Older people often make fun or criticize our generation for being so comfortable publishing and exposing their lives on platforms like Facebook, Twitter and Instagram, but they don’t really delve deeper into the matter, questioning why people are acting the way they do nowadays.
If you think of it, there are more people now on Earth than there has ever been, the media controls all our thoughts from what we have for breakfast to who we love, to how we tie our shoelaces, and thanks to the Internet, anyone can become famous, anyone can showcase what makes them, according to society’s modern standards, superior to the rest in one way or another.
Then, in an accidentally ironic twist, they tell the young ones “be unique, shine”. Beautiful. They expect these kids to magically sparkle amongst millions constantly flashing their own uniqueness thanks to the omnipresent force of the media, rendering it impossible to express those little things that make them truly different and special. Today, everyone’s striving to push through the masses, in need of some sort of recognition, and what feels more “unique” than our extraordinarily ordinary daily lives?
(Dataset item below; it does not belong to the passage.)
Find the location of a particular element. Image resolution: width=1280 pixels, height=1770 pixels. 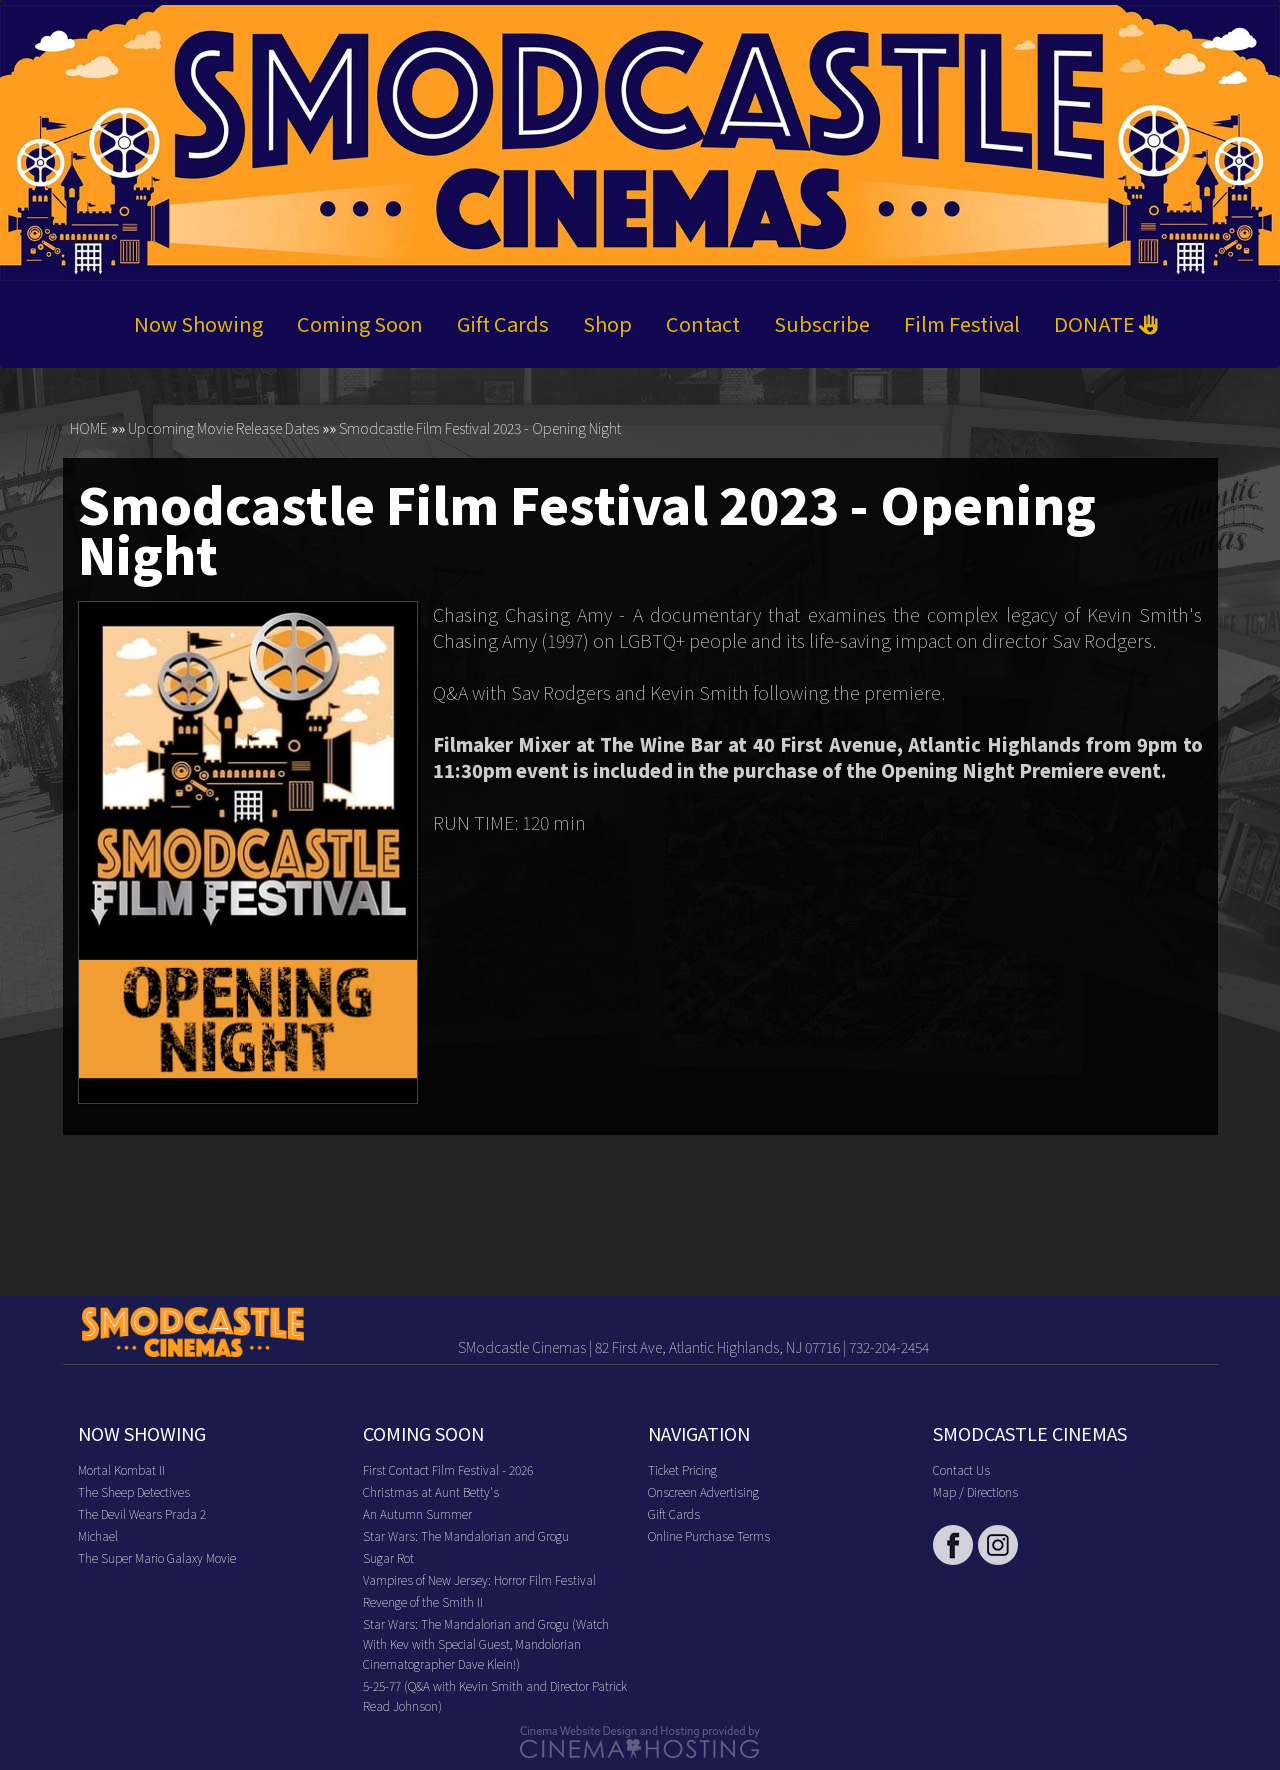 Onscreen Advertising is located at coordinates (703, 1491).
Those young ones everyone finds easy to mock, were born in an era that doesn’t care, that doesn’t market talent only but potential revenue. You will never be Beyoncé if you’re born in some Ethiopian suburb, you will never be Gisele if you don’t nude up, you will never be someone as long as you’re you, because no matter how good you are at something, there’s someone out there marketing their average potential better than you.
So they will keep publicizing what the world won’t see, they will keep smiling at cameras that would rather capture someone else’s beauty, and they will keep looking for validation where they know they can shine, even for just the shortest while. Hey, I’m here, can you see me?